* INSTRUCTIONS FOR THE TASK *
Copy exactly the lines of the material below that run from the one containing "Berobat Gratis Pakai KTP Medan" through the one containing "В мире автозвука". Copy no other lines.

* SUPPLIED DATA *

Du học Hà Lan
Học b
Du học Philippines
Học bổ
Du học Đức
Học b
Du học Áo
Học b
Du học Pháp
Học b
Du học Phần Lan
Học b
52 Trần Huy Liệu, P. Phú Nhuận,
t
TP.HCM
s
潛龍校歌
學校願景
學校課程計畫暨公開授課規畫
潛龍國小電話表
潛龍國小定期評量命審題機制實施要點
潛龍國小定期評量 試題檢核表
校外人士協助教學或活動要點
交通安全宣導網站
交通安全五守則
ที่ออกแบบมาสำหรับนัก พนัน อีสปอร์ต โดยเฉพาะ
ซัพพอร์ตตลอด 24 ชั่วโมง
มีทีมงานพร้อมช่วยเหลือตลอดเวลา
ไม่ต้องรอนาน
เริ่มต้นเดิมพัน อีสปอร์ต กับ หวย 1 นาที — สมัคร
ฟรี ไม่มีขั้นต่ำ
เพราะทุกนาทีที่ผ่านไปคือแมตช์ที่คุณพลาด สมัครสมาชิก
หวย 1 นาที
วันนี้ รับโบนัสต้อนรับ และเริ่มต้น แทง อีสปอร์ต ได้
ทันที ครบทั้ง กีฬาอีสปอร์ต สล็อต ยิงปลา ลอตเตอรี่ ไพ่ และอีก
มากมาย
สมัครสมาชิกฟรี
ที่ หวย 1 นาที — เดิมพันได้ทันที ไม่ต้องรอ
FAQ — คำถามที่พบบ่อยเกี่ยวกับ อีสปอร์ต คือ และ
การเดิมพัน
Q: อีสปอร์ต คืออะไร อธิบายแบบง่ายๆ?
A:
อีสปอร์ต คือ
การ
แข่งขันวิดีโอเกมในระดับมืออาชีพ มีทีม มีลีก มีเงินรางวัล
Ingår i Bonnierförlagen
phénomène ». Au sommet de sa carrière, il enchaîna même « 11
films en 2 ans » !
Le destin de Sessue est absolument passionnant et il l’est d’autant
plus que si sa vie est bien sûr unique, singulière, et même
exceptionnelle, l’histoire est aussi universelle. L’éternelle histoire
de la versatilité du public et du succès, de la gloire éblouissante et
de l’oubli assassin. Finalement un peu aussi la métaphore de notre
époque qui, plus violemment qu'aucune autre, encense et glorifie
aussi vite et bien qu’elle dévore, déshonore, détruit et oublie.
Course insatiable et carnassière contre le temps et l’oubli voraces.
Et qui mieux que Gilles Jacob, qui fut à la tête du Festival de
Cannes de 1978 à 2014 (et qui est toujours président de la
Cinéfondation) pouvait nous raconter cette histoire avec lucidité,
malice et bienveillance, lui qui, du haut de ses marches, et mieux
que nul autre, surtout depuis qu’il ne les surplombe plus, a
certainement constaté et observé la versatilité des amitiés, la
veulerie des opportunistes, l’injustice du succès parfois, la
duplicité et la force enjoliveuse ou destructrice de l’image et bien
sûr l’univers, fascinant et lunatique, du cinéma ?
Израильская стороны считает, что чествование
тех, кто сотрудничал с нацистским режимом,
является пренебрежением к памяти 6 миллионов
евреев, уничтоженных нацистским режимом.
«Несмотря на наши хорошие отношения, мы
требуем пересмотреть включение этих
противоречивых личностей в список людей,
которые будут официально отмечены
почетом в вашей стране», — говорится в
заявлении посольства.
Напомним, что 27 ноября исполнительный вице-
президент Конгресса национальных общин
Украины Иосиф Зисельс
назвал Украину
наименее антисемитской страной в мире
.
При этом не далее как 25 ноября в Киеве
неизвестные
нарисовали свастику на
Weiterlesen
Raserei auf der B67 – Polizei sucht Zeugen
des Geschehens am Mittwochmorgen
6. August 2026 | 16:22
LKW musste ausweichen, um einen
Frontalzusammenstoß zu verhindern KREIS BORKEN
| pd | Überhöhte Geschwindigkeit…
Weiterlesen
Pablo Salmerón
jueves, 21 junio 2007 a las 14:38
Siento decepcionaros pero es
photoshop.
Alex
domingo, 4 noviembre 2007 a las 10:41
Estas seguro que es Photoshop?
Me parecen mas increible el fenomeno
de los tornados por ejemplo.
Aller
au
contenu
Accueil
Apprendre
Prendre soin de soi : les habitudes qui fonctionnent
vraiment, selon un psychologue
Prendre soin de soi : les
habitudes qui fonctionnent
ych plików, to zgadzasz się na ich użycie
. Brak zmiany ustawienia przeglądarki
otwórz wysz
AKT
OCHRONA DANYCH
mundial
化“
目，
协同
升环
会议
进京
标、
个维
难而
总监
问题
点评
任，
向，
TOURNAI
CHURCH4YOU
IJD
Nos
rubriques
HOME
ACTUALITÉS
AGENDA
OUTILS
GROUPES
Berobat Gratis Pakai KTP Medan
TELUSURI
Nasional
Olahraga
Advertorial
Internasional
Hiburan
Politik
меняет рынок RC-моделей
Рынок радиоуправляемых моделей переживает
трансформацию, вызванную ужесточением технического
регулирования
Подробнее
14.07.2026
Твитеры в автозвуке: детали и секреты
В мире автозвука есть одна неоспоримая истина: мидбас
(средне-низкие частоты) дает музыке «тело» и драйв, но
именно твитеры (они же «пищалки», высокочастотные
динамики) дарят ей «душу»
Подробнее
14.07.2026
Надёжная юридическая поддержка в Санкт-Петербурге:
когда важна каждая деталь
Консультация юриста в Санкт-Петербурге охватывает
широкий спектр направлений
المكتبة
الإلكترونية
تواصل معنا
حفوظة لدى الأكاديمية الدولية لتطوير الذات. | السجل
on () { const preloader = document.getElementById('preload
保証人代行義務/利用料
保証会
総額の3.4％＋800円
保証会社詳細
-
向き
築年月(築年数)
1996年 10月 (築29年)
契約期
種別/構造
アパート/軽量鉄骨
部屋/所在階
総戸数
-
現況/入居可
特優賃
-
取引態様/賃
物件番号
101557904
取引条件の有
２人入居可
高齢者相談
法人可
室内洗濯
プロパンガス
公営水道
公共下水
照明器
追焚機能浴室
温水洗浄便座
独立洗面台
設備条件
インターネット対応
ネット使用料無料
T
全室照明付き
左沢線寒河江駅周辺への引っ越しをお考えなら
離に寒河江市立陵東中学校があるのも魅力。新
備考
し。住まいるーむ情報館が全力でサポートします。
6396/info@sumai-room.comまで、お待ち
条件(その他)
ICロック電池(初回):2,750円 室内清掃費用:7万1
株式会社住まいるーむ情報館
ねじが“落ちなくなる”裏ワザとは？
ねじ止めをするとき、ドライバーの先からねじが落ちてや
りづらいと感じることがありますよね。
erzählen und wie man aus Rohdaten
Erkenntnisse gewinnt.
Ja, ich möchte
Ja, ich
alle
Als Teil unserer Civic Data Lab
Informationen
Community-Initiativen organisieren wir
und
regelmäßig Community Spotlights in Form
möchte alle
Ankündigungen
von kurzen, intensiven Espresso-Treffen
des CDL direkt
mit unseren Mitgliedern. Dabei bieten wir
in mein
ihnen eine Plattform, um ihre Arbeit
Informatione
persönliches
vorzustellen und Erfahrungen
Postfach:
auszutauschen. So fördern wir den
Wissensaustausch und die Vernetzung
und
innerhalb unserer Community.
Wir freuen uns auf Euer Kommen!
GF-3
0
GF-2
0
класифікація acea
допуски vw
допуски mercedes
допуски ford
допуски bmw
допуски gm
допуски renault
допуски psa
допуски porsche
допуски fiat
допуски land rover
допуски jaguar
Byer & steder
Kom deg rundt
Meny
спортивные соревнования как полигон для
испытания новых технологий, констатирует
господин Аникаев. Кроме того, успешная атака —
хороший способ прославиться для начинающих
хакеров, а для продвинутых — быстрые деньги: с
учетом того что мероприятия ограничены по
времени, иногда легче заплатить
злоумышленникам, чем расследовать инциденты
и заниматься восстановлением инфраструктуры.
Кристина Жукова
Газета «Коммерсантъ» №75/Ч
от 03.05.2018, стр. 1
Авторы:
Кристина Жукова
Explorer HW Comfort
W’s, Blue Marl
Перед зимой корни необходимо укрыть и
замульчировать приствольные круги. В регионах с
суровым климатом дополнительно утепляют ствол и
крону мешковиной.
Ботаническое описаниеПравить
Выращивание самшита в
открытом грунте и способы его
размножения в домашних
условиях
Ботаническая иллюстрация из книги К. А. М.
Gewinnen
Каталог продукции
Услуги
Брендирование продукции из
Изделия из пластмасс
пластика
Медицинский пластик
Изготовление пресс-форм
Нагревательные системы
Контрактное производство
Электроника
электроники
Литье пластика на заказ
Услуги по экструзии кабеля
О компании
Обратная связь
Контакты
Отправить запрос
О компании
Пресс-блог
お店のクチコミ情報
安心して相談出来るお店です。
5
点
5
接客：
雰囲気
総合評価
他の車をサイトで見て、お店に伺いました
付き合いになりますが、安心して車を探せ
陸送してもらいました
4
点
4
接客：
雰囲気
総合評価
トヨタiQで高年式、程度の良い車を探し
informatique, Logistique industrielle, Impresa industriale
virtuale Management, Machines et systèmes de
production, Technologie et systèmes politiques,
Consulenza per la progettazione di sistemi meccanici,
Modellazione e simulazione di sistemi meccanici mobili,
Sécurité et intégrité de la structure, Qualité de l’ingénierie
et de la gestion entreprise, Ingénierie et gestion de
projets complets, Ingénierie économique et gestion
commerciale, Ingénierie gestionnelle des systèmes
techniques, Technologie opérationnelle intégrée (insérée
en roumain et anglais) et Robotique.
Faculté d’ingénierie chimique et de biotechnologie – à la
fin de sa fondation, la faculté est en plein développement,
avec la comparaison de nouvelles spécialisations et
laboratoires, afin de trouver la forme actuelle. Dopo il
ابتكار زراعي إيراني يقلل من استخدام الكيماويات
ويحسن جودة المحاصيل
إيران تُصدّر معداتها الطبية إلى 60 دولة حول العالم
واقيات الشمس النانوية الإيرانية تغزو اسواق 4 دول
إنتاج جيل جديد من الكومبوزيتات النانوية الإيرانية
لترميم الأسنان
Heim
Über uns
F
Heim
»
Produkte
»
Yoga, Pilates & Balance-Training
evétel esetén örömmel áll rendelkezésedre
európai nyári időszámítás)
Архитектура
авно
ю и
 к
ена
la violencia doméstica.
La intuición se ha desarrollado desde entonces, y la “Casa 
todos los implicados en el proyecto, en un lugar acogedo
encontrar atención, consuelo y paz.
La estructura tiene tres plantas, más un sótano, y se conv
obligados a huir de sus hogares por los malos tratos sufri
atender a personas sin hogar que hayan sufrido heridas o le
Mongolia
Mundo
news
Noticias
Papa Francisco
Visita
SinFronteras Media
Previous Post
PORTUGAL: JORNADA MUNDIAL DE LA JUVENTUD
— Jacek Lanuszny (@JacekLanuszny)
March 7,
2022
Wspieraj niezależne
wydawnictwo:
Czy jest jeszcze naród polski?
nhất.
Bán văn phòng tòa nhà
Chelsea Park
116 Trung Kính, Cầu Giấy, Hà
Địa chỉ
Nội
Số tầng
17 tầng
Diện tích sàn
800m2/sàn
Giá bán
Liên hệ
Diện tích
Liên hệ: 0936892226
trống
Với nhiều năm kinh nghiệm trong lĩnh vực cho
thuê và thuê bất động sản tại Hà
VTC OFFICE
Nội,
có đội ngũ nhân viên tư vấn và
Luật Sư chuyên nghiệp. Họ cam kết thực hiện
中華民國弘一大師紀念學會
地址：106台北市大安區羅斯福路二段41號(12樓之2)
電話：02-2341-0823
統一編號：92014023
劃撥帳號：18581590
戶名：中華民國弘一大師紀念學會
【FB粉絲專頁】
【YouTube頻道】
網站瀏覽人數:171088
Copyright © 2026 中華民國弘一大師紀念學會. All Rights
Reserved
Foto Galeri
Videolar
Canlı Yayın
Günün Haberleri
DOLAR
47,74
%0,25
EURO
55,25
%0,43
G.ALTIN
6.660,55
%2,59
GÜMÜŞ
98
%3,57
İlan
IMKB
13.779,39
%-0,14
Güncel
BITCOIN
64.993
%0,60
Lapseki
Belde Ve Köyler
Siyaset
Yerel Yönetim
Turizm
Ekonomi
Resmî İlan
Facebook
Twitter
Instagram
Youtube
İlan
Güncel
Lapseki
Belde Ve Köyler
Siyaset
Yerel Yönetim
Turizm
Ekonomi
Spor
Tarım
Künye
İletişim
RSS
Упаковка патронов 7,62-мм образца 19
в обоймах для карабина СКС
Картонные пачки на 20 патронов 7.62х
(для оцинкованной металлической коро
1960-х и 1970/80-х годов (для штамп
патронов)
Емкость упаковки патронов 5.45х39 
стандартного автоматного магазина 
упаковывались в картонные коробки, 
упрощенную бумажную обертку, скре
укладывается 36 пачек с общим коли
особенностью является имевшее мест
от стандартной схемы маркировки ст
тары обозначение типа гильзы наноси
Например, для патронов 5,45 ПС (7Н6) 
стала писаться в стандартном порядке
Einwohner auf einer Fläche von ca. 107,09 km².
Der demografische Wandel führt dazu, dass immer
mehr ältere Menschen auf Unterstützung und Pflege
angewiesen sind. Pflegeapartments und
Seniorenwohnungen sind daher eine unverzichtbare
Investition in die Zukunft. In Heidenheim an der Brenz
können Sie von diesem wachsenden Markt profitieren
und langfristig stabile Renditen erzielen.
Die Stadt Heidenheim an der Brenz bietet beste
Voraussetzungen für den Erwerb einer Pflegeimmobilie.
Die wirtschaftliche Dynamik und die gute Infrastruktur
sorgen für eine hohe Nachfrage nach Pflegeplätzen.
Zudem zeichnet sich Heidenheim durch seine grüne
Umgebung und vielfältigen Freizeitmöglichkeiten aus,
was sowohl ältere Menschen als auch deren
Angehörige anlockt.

* REPLY TO THE EXERCISE *
Berobat Gratis Pakai KTP Medan
TELUSURI
Nasional
Olahraga
Advertorial
Internasional
Hiburan
Politik
меняет рынок RC-моделей
Рынок радиоуправляемых моделей переживает
трансформацию, вызванную ужесточением технического
регулирования
Подробнее
14.07.2026
Твитеры в автозвуке: детали и секреты
В мире автозвука есть одна неоспоримая истина: мидбас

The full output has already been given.